Он кладет кроссворд — уже превратившийся в сплошной черный квадрат — обратно на стол и с байроническим видом откидывается на спинку дивана.
— Я совсем не так представлял себе свою учительскую жизнь, Говард. Я мечтал называть планеты в честь шестнадцатилетних девушек с яблочными щечками. Смотреть, как пробуждаются их сердца, отводить их в сторонку и нежно отговаривать от страсти, которой они ко мне прониклись. “Мальчишки, мои ровесники — такие тупицы, мистер Фарли”. — “Понимаю, сейчас кажется, что это так. Но ты так юна, на твоем пути еще встретятся замечательные, замечательные мужчины”. Каждое утро находить на своем столе стихи. И нижнее белье. Стихи и нижнее белье. Вот как я представлял свою жизнь. И что же? Погляди на меня теперь — кто я? Несостоявшийся кидалт.
Фарли любит произносить скорбные речи вроде этой, но в действительности он отнюдь не разделяет чувств Говарда относительно здешней гиблой атмосферы; напротив, он, похоже, искренне наслаждается своей “учительской жизнью”: ему по душе и шумный эгоизм учеников, и перепалки на уроках. Говарда же все это ставит в тупик. Для него работать в средней школе — это все равно что находиться взаперти с тысячью рекламных щитов, которые кричат каждый о своем, требуя к себе внимания, — однако когда на них глядишь, все равно не понимаешь, что они тебе хотят сказать. Разумеется, все могло бы быть еще хуже. Государственная школа в полумиле отсюда обслуживает детей из Сент-Патрик-Виллаз — обветшалого жилого комплекса, расположенного к востоку от торговых рядов; оттуда регулярно просачиваются страшилки о том, как учителей забрасывают яйцами, угрожают им обрезами или как учитель, войдя в класс, видит доску, измазанную слюной, дерьмом или спермой. “Что ж, мы все-таки не в Сент-Энтони”, — так утешают друг друга преподаватели Сибрука в самые черные деньки. “В Сент-Энтони всегда есть вакансии”, — так в шутку (или не совсем) начальство говорит преподавателям, когда те на что-нибудь жалуются.
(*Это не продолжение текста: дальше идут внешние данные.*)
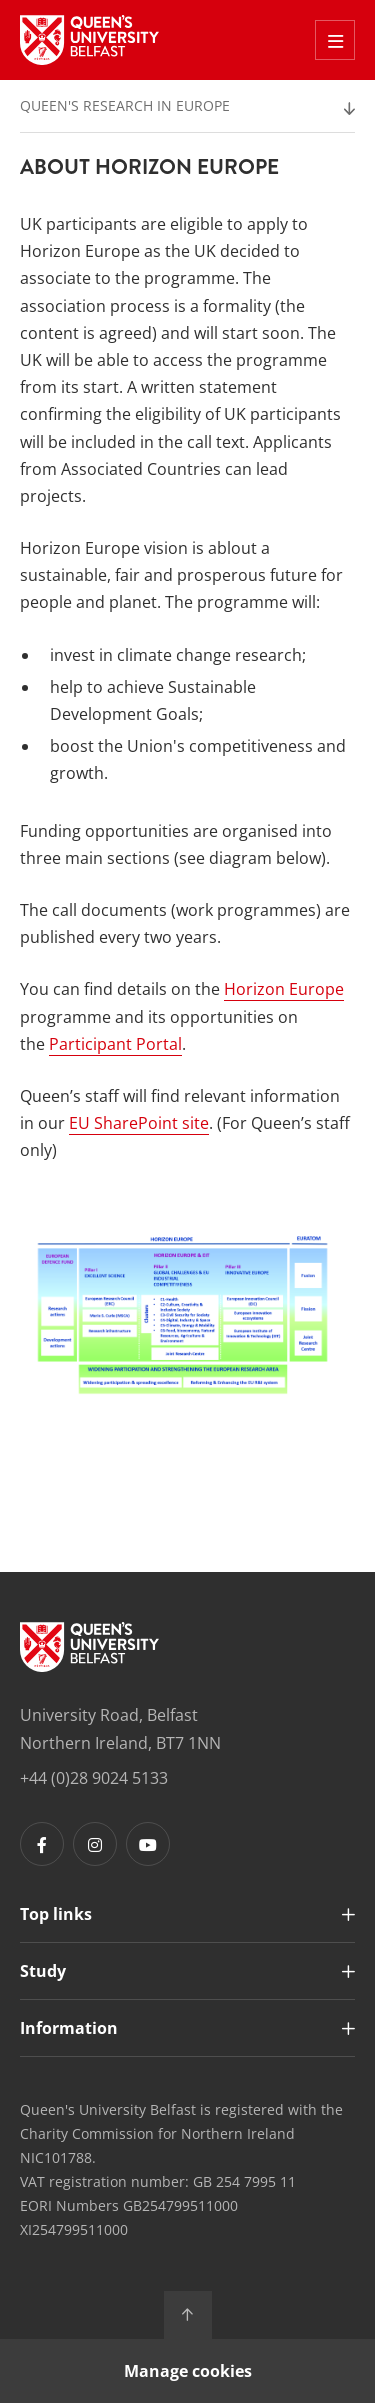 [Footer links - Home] (89, 1647)
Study (43, 1971)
Дверь открывается, и в учительскую энергично входит Джим Слэттери, рассыпаясь в пожеланиях доброго утра.
— Доброе утро, Джим, — хором говорят мисс Берчелл и мисс Максорли.
— Доброе утро, дамы. — Джим стряхивает капли дождя со своего анорака и снимает с брюк велосипедные зажимы. — Доброе утро, Фарли. Доброе утро, Говард.
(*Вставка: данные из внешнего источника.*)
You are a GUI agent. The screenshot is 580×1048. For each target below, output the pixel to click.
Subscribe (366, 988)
— Доброе утро, Джим, — откликается Фарли. Говард что-то невразумительно бурчит.
— Хорошая погодка, — замечает Слэттери (он говорит это каждое утро, если только не идет совсем отчаянный ливень) и прямиком направляется к чайнику с кипятком.
“Киппер” Слэттери: экспонат №i, иллюстрирующий губительность атмосферы. Очередной выпускник Сибрука, он преподает здесь уже десятки лет; да что там — на нем и сейчас все тот же пиджак, который он носил, когда Фарли и Говард сами были школьниками: этот жгущий глаза, вызывающий головную боль узор в мелкую ломаную клетку, который напоминает Говарду картины Бриджет Райли[7]. Это дружелюбный шаркун с лохматыми бровями, которые топорщатся у него на лбу, будто парочка йети, собравшихся броситься с утеса; он с неизменным энтузиазмом относится к своему предмету и преподает, произнося длинные, как ползучие растения, фразы, и мало кому из его учеников хватает цепкости ума или силы воли, чтобы выпутаться из этих фраз; напротив, большинство предпочитают воспользоваться случаем и задремать — потому-то его и прозвали “киппером” — копченой селедкой.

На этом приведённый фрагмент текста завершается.